Как только был брошен последний шар, люди стали расходиться, словно со стадиона, и каждый становился самим собой, каждый возвращался к собственной жизни.

— Пойду за деньгами, — сказал Бош.

— Не горит. Можно и потом.

— Ну нет! Уж коли проиграл…

Наконец наблюдавшие за игрой женщины вошли в лавку, другие уселись на террасе.

Возле Малыша Луи оставалась только его воздыхательница, чья пышная грудь колыхалась под завязанной узлом цветастой косынкой.

— Ну как? — спросил он.

— Я проиграла вам аперитив.

— Пошли!

Ей все еще не верилось, что это правда: она идет рядом с ним, на террасе с неожиданной галантностью он придвигает ей стул…

— Садитесь! Почтарь не заставит себя долго ждать. — Это было сильнее его. Это и вправду было внутренней потребностью, и он, не удержавшись, добавил:

— Представляю, как у него вытянется рожа!

— Отчего?

К ним подошел официант.

— Газированную с мятным ликером! — заказал Малыш Луи. — А для вас, мадам?

— То же самое.

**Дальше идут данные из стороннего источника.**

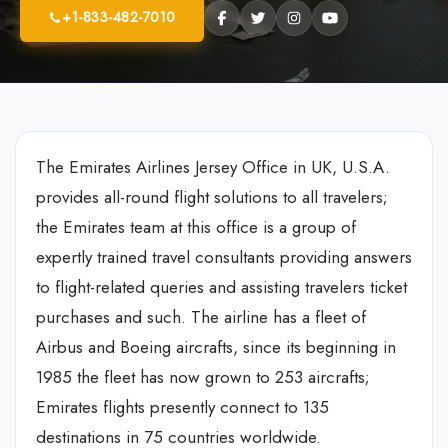
+1-833-482-7010
The Emirates Airlines Jersey Office in UK, U.S.A.
provides all-round flight solutions to all travelers;
the Emirates team at this office is a group of
expertly trained travel consultants providing answers
to flight-related queries and assisting travelers ticket
purchases and such. The airline has a fleet of
Airbus and Boeing aircrafts, since its beginning in
1985 the fleet has now grown to 253 aircrafts;
Emirates flights presently connect to 135
destinations in 75 countries worldwide.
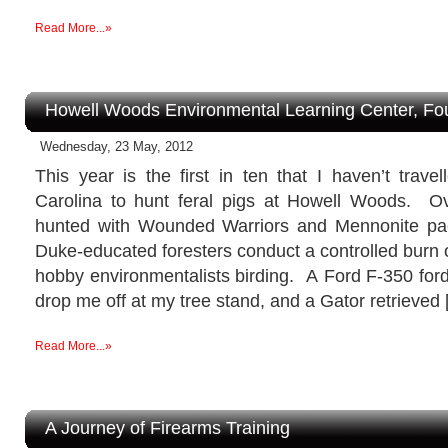
Read More...»
Howell Woods Environmental Learning Center, Fo
Wednesday, 23 May, 2012
This year is the first in ten that I haven’t trave
Carolina to hunt feral pigs at Howell Woods. Ov
hunted with Wounded Warriors and Mennonite pac
Duke-educated foresters conduct a controlled burn o
hobby environmentalists birding. A Ford F-350 for
drop me off at my tree stand, and a Gator retrieved
Read More...»
A Journey of Firearms Training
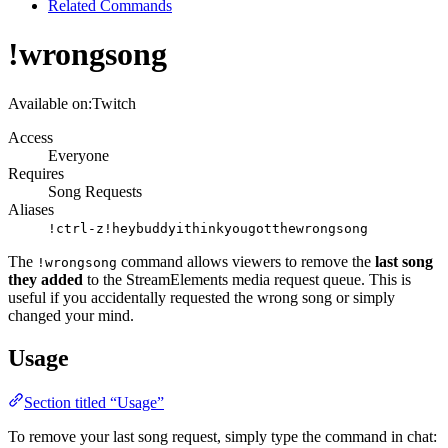
Related Commands
!wrongsong
Available on:
Twitch
Access
Everyone
Requires
Song Requests
Aliases
!ctrl-z
!heybuddyithinkyougotthewrongsong
The
command allows viewers to remove the
last song
!wrongsong
they added
to the StreamElements media request queue. This is
useful if you accidentally requested the wrong song or simply
changed your mind.
Usage
Section titled “Usage”
To remove your last song request, simply type the command in chat:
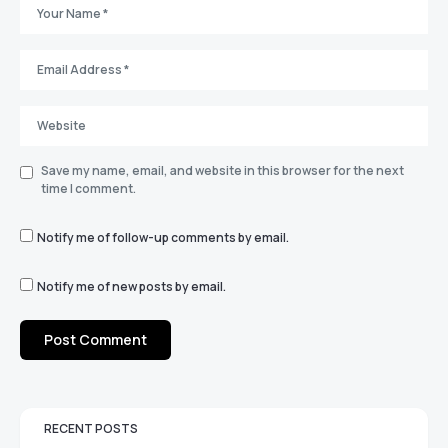
Save my name, email, and website in this browser for the next
time I comment.
Notify me of follow-up comments by email.
Notify me of new posts by email.
RECENT POSTS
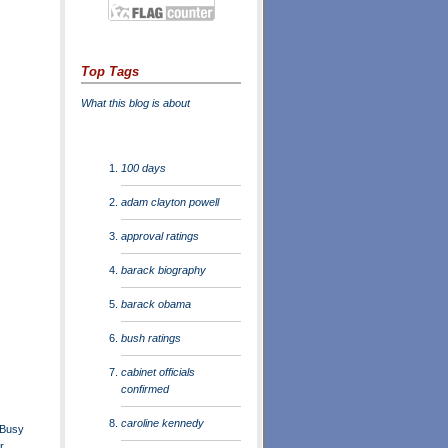
Top Tags
What this blog is about
100 days
adam clayton powell
approval ratings
barack biography
barack obama
bush ratings
cabinet officials
confirmed
caroline kennedy
 Busy
r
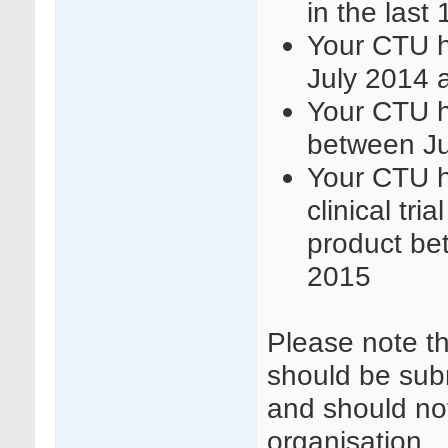
in the last
Your CTU h
July 2014 
Your CTU h
between J
Your CTU h
clinical tri
product be
2015
Please note t
should be sub
and should not
organisation.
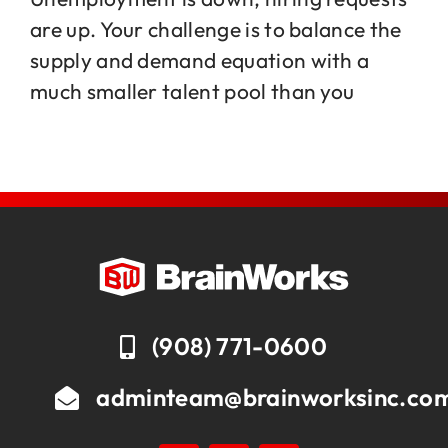
are up. Your challenge is to balance the
supply and demand equation with a
Jobs
much smaller talent pool than you
Contact
(908) 771-0600
adminteam@brainworksinc.co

Мне все равно. Так что вы сказали?

— Да ничего. Давно вы живете в Лаванду?

— Нет. Только неделю. И уже скучаю. Мне здесь не нравится.

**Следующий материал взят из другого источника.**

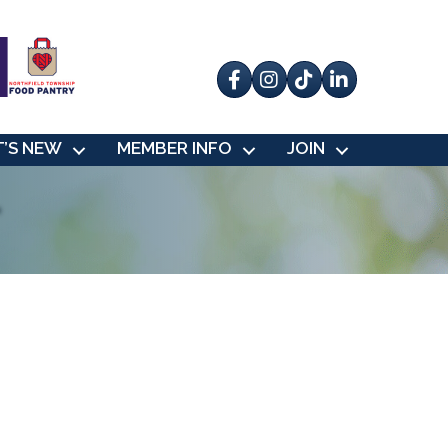
Facebook
Instagram
tik tok
’S NEW
MEMBER INFO
JOIN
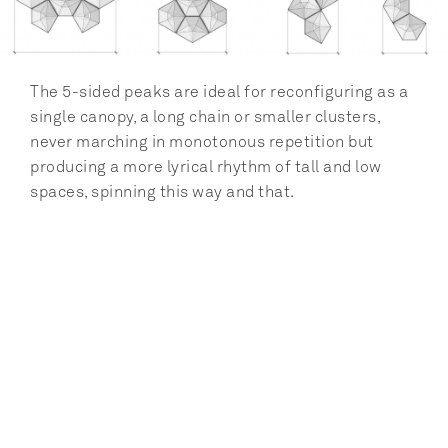
The 5-sided peaks are ideal for reconfiguring as a 
single canopy, a long chain or smaller clusters, 
never marching in monotonous repetition but 
producing a more lyrical rhythm of tall and low 
spaces, spinning this way and that.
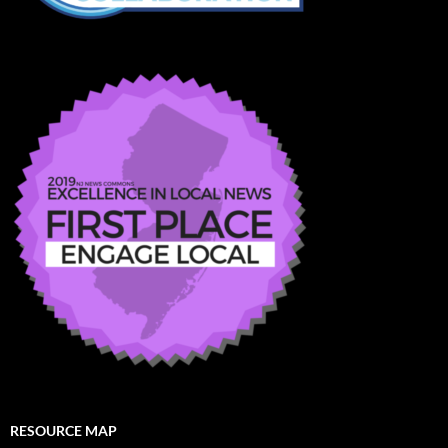
RESOURCE MAP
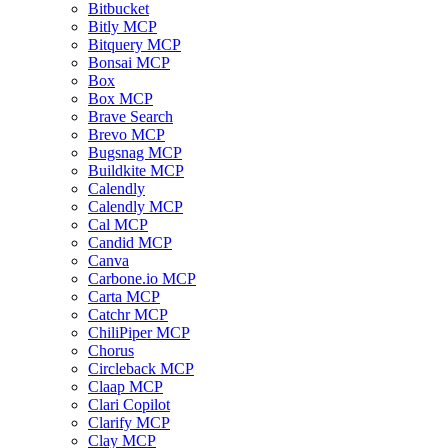
Bitbucket
Bitly MCP
Bitquery MCP
Bonsai MCP
Box
Box MCP
Brave Search
Brevo MCP
Bugsnag MCP
Buildkite MCP
Calendly
Calendly MCP
Cal MCP
Candid MCP
Canva
Carbone.io MCP
Carta MCP
Catchr MCP
ChiliPiper MCP
Chorus
Circleback MCP
Claap MCP
Clari Copilot
Clarify MCP
Clay MCP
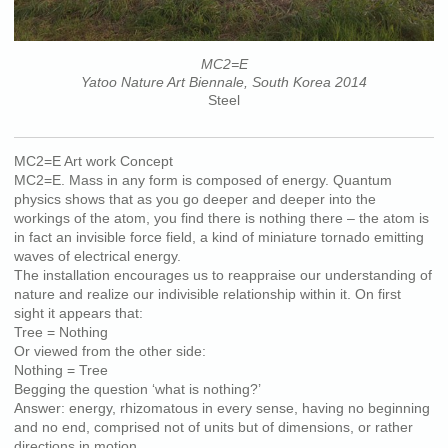
MC2=E
Yatoo Nature Art Biennale, South Korea 2014
Steel
MC2=E Art work Concept
MC2=E. Mass in any form is composed of energy. Quantum
physics shows that as you go deeper and deeper into the
workings of the atom, you find there is nothing there – the atom is
in fact an invisible force field, a kind of miniature tornado emitting
waves of electrical energy.
The installation encourages us to reappraise our understanding of
nature and realize our indivisible relationship within it. On first
sight it appears that:
Tree = Nothing
Or viewed from the other side:
Nothing = Tree
Begging the question ‘what is nothing?’
Answer: energy, rhizomatous in every sense, having no beginning
and no end, comprised not of units but of dimensions, or rather
directions in motion.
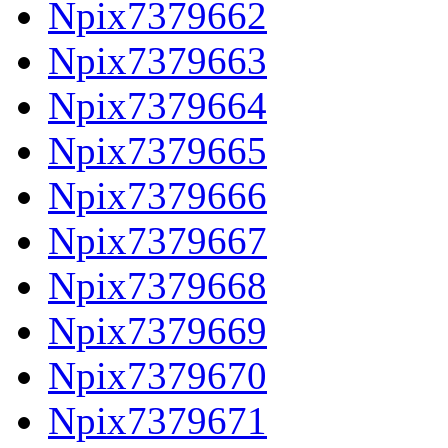
Npix7379662
Npix7379663
Npix7379664
Npix7379665
Npix7379666
Npix7379667
Npix7379668
Npix7379669
Npix7379670
Npix7379671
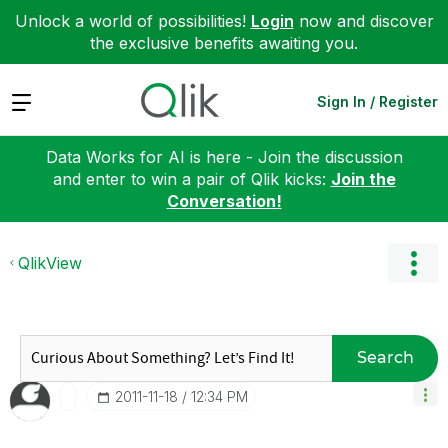
Unlock a world of possibilities!
Login
now and discover
the exclusive benefits awaiting you.
Expand
Sign In / Register
Data Works for AI is here - Join the discussion
and enter to win a pair of Qlik kicks:
Join the
Conversation!
QlikView
Search
‎2011-11-18
12:34 PM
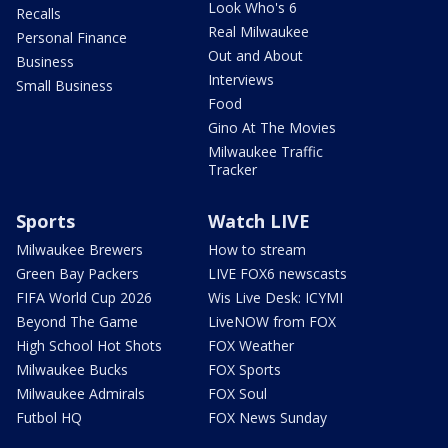
Look Who's 6
Recalls
Real Milwaukee
Personal Finance
Out and About
Business
Interviews
Small Business
Food
Gino At The Movies
Milwaukee Traffic
Tracker
Sports
Watch LIVE
Milwaukee Brewers
How to stream
Green Bay Packers
LIVE FOX6 newscasts
FIFA World Cup 2026
Wis Live Desk: ICYMI
Beyond The Game
LiveNOW from FOX
High School Hot Shots
FOX Weather
Milwaukee Bucks
FOX Sports
Milwaukee Admirals
FOX Soul
Futbol HQ
FOX News Sunday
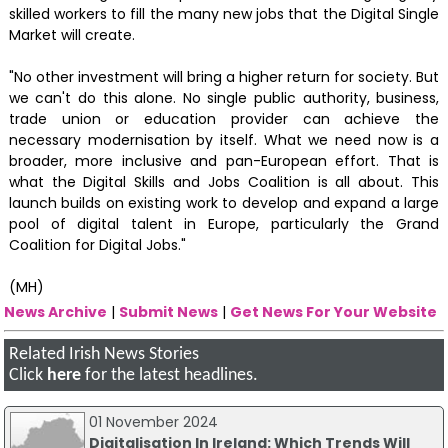
skilled workers to fill the many new jobs that the Digital Single
Market will create.
"No other investment will bring a higher return for society. But
we can't do this alone. No single public authority, business,
trade union or education provider can achieve the
necessary modernisation by itself. What we need now is a
broader, more inclusive and pan-European effort. That is
what the Digital Skills and Jobs Coalition is all about. This
launch builds on existing work to develop and expand a large
pool of digital talent in Europe, particularly the Grand
Coalition for Digital Jobs."
(MH)
News Archive
|
Submit News
|
Get News For Your Website
Related Irish News Stories
Click
here
for the latest headlines.
01 November 2024
Digitalisation In Ireland: Which Trends Will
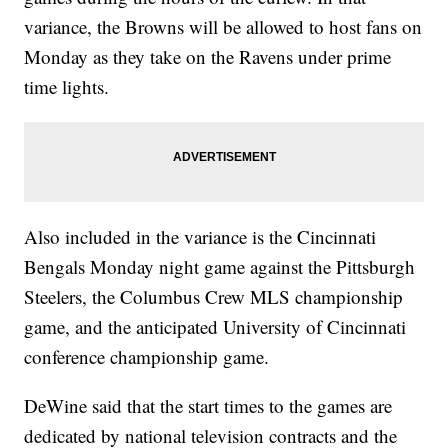
variance, the Browns will be allowed to host fans on
Monday as they take on the Ravens under prime
time lights.
Also included in the variance is the Cincinnati
Bengals Monday night game against the Pittsburgh
Steelers, the Columbus Crew MLS championship
game, and the anticipated University of Cincinnati
conference championship game.
DeWine said that the start times to the games are
dedicated by national television contracts and the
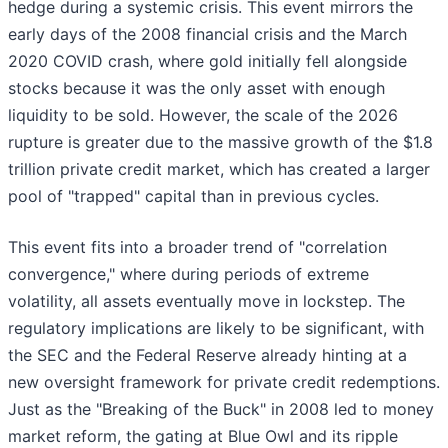
hedge during a systemic crisis. This event mirrors the
early days of the 2008 financial crisis and the March
2020 COVID crash, where gold initially fell alongside
stocks because it was the only asset with enough
liquidity to be sold. However, the scale of the 2026
rupture is greater due to the massive growth of the $1.8
trillion private credit market, which has created a larger
pool of "trapped" capital than in previous cycles.
This event fits into a broader trend of "correlation
convergence," where during periods of extreme
volatility, all assets eventually move in lockstep. The
regulatory implications are likely to be significant, with
the SEC and the Federal Reserve already hinting at a
new oversight framework for private credit redemptions.
Just as the "Breaking of the Buck" in 2008 led to money
market reform, the gating at Blue Owl and its ripple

Она протянула ему портсигар, потом красивую золотую зажигалку, а он не утерпел и, словно взвешивая, задержал ее на секунду в руке.

— Да, сюда ездят семьями, — заметил он, оборачиваясь и указывая на стол, за которым сидел бородач, окруженный четырьмя детьми.

— Здесь полно продавщиц, — сказала она.

Он коснулся ее руки:

— Смотрите!

— На что смотреть?

Почты отсюда не было видно, но она разглядела Боша, который, жестикулируя, направлялся туда в сопровождении полицейского. Значит, он уже сбегал за ним на площадь.

— Что там произошло?

Он бесцеремонно прижал тонкой подошвой башмака ногу своей дамы. Он мог сейчас позволить себе все.

Несколько человек вскочили с мест и бросились в сторону почты, еще не зная точно, что случилось.

— Вы что-нибудь натворили? — прошептала она.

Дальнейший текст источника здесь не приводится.